The political fabric of the west empire now had fallen into pieces and the military bosses and high officials as well as the commanders of the German merce­naries put and pulled down emperor after emperor until in 476 one Odoacer decided to end this useless formality of putting an emperor on the throne.

He deposed the last puppet boy emperor rather mocking­ly called Romulus Augustulus and sent the insignia of the vacant office of the western empire to Zeno who had in the meantime become the emperor of the east empire after the line of Theodosius had be­come extinct. Odoacer was now given the custo­mary title of patricius and theoretically the western and the eastern empires were being ruled by one emperor.

The Nature of the Barbarian Invasions:

The Roman Empire in the west did not fall due to any shock of foreign conquest or become barbarized through any deliberate attack on the ancient culture. The so-called barbarian invasions, therefore, are very hard to define. From the late fourth century there had been numerous barbarians, i.e. the Germans, in the services of the empire.

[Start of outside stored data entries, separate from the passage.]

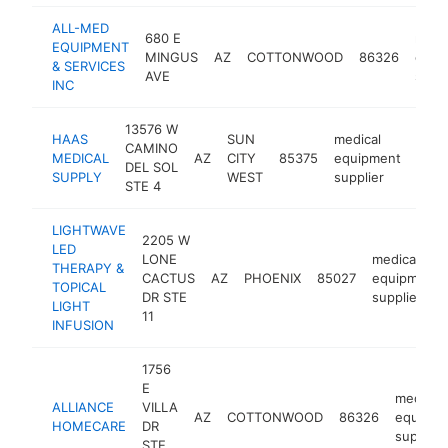
ALL-MED
680 E
medi
EQUIPMENT
MINGUS
AZ
COTTONWOOD
86326
equi
& SERVICES
AVE
suppl
INC
13576 W
HAAS
SUN
medical
CAMINO
MEDICAL
AZ
CITY
85375
equipment
http
$1
DEL SOL
SUPPLY
WEST
supplier
STE 4
LIGHTWAVE
2205 W
LED
LONE
medical
THERAPY &
CACTUS
AZ
PHOENIX
85027
equipment
TOPICAL
DR STE
supplier
LIGHT
11
INFUSION
1756
E
medical
ALLIANCE
VILLA
AZ
COTTONWOOD
86326
equipme
HOMECARE
DR
supplier
STE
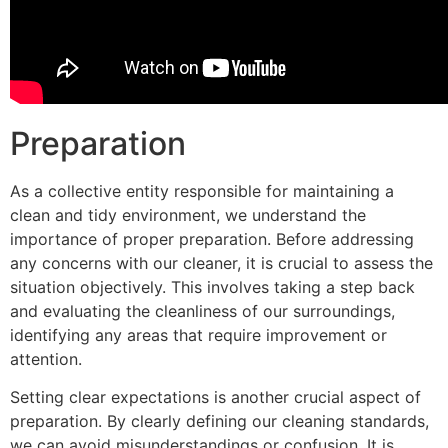
Preparation
As a collective entity responsible for maintaining a
clean and tidy environment, we understand the
importance of proper preparation. Before addressing
any concerns with our cleaner, it is crucial to assess the
situation objectively. This involves taking a step back
and evaluating the cleanliness of our surroundings,
identifying any areas that require improvement or
attention.
Setting clear expectations is another crucial aspect of
preparation. By clearly defining our cleaning standards,
we can avoid misunderstandings or confusion. It is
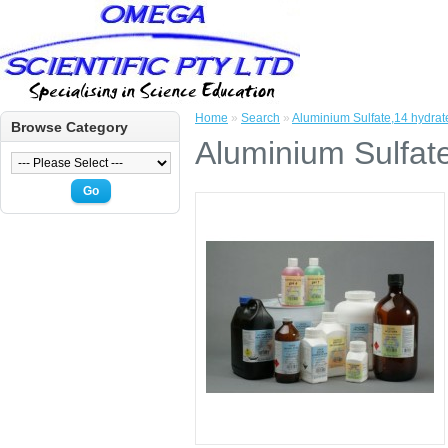
Home
»
Search
»
Aluminium Sulfate,14 hydra
Browse Category
Aluminium Sulfat
Go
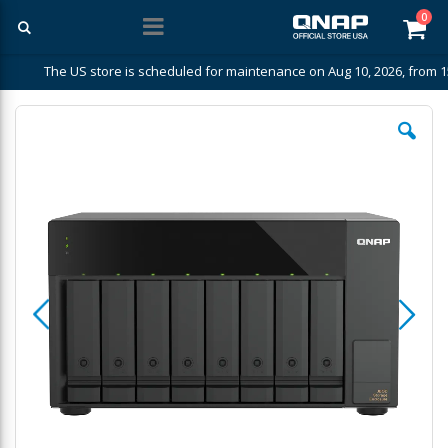
ite
0
Car
The US store is scheduled for maintenance on Aug 10, 2026, from 1
Skip
to
the
end
of
the
images
gallery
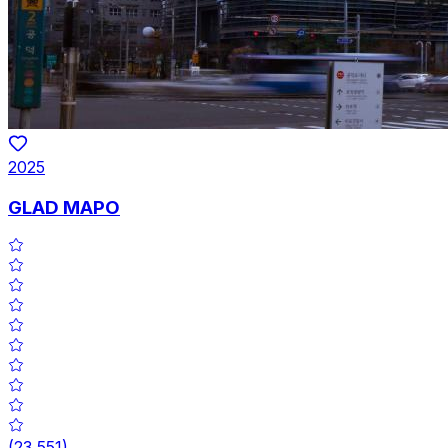
2025
GLAD MAPO
(
23,551
)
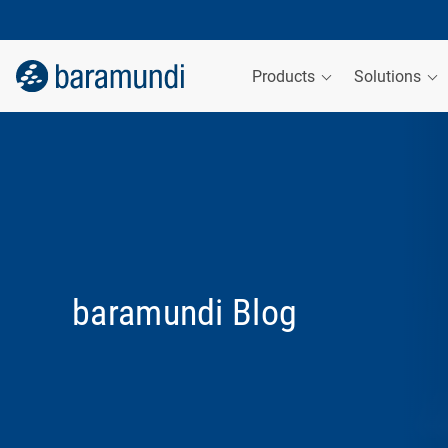
Products
Solutions
baramundi Blog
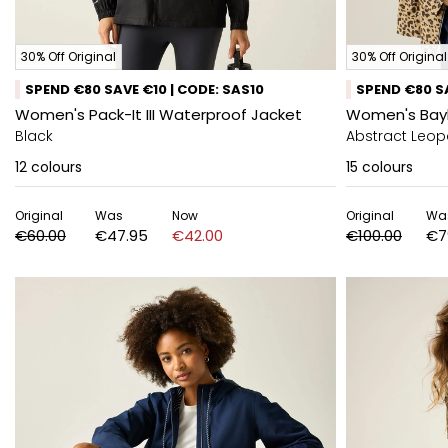
30% Off Original
30% Off Original
SPEND €80 SAVE €10 | CODE: SAS10
SPEND €80 SA
Women's Pack-It III Waterproof Jacket
Women's Bayl
Black
Abstract Leop
12
colours
15
colours
Original
Was
Now
Original
Wa
€60.00
€47.95
€42.00
€100.00
€7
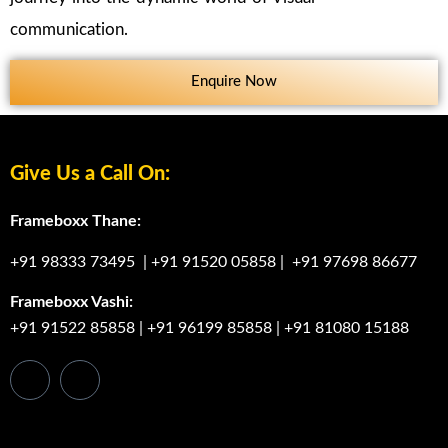
communication.
Enquire Now
Give Us a Call On:
Frameboxx Thane:
+91 98333 73495
|
+91 91520 05858
|
+91 97698 86677
Frameboxx Vashi:
+91 91522 85858
|
+91 96199 85858
|
+91 81080 15188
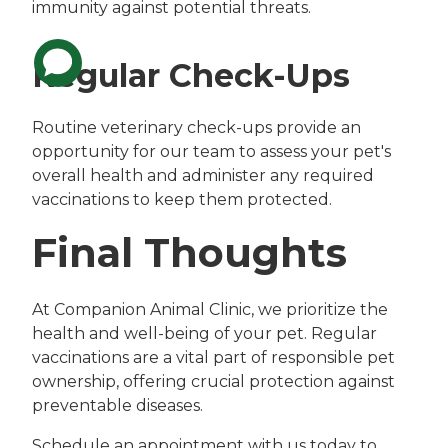
immunity against potential threats.
Regular Check-Ups
Routine veterinary check-ups provide an
opportunity for our team to assess your pet's
overall health and administer any required
vaccinations to keep them protected.
Final Thoughts
At Companion Animal Clinic, we prioritize the
health and well-being of your pet. Regular
vaccinations are a vital part of responsible pet
ownership, offering crucial protection against
preventable diseases.
Schedule an appointment with us today to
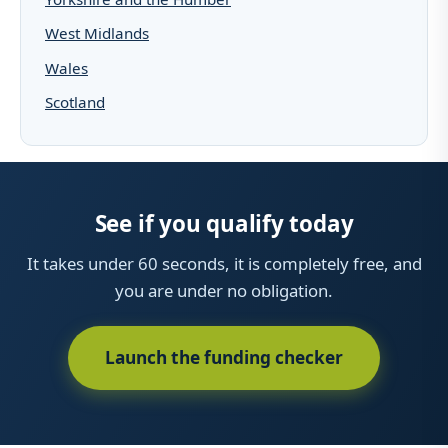
West Midlands
Wales
Scotland
See if you qualify today
It takes under 60 seconds, it is completely free, and
you are under no obligation.
Launch the funding checker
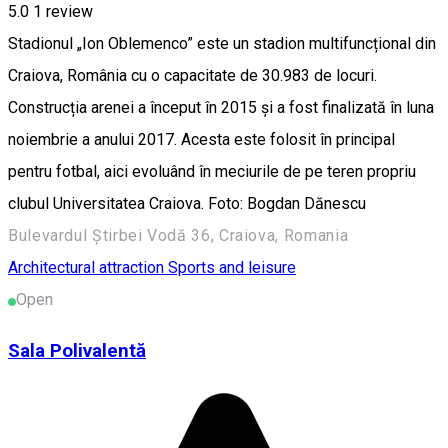
5.0
1 review
Stadionul „Ion Oblemenco” este un stadion multifuncțional din
Craiova, România cu o capacitate de 30.983 de locuri.
Construcția arenei a început în 2015 și a fost finalizată în luna
noiembrie a anului 2017. Acesta este folosit în principal
pentru fotbal, aici evoluând în meciurile de pe teren propriu
clubul Universitatea Craiova. Foto: Bogdan Dănescu
Bulevardul Știrbei Vodă 36, Craiova, Romania
Architectural attraction
Sports and leisure
Open
Sala Polivalentă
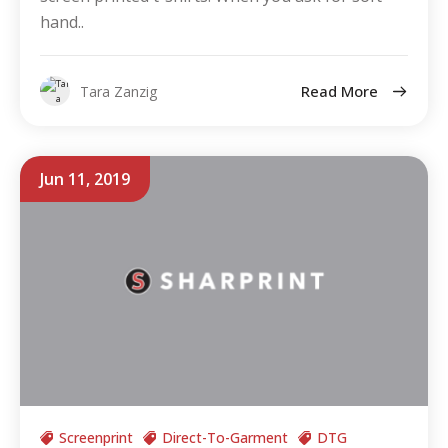
hand..
Read More
Tara Zanzig
Jun 11, 2019
Screenprint
Direct-To-Garment
DTG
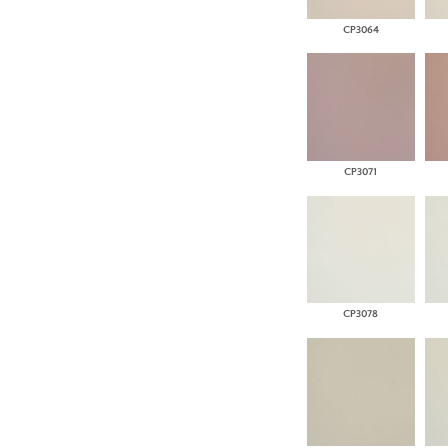
CP3064
CP3071
CP3078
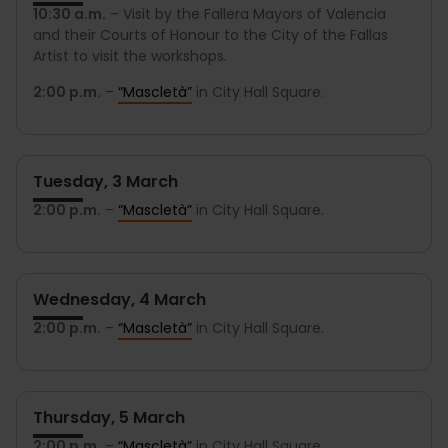
10:30 a.m.
– Visit by the Fallera Mayors of Valencia
and their Courts of Honour to the City of the Fallas
Artist to visit the workshops.
2:00 p.m.
–
“Mascletà”
in City Hall Square.
Tuesday, 3 March
2:00 p.m.
–
“Mascletà”
in City Hall Square.
Wednesday, 4 March
2:00 p.m.
–
“Mascletà”
in City Hall Square.
Thursday, 5 March
2:00 p.m.
–
“Mascletà”
in City Hall Square.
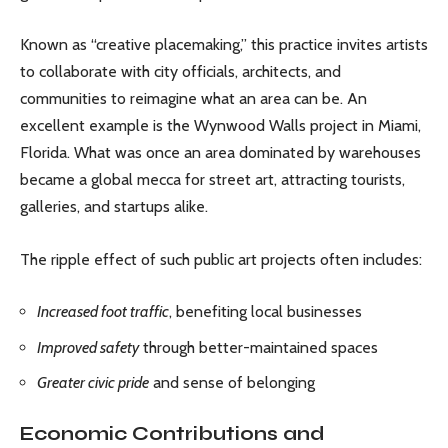
Known as “creative placemaking,” this practice invites artists
to collaborate with city officials, architects, and
communities to reimagine what an area can be. An
excellent example is the Wynwood Walls project in Miami,
Florida. What was once an area dominated by warehouses
became a global mecca for street art, attracting tourists,
galleries, and startups alike.
The ripple effect of such public art projects often includes:
Increased foot traffic
, benefiting local businesses
Improved safety
through better-maintained spaces
Greater civic pride
and sense of belonging
Economic Contributions and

They were serving in the Roman army as well as in the civil Roman government and were settled on the borders of the empire and were regarded as allies or faederati. The introduction of the so-called barbarians into the Roman Empire did not give rise to any civil war or rapine.

The great barbarian inroads which brought the Franks, Alamans, Burgundians, Vandals, etc., within the Roman border did not disturb the legal status of the emperor. These newcomers were all legalized. Even when the Roman Emperors became no better than puppets in the hands of the barba­rians the form and the show of the legal status of the emperor were retained.

The deposition of Romulus Augustulus, the last of the Roman Emperor by Odoacer did not legally mean the end of the Roman Empire, for, he recognized the sovereignty of Zeno of the east Roman Empire and there was at least legally if not practically or really, unity of the eastern and the western empires under Zeno.

It has, therefore, been observed by a modern European writer that legally and technically “there were neither inva­sions nor barbarians; there was neither a fall nor an end of the western empire.”

Be that as it may, the fact remains that the western part of the empire came to an end insofar as the unity of the empire was concerned and Zeno in spite of the proffered allegiance of Odoacer knew the reality of the position and Odoacer was likewise aware of his own power.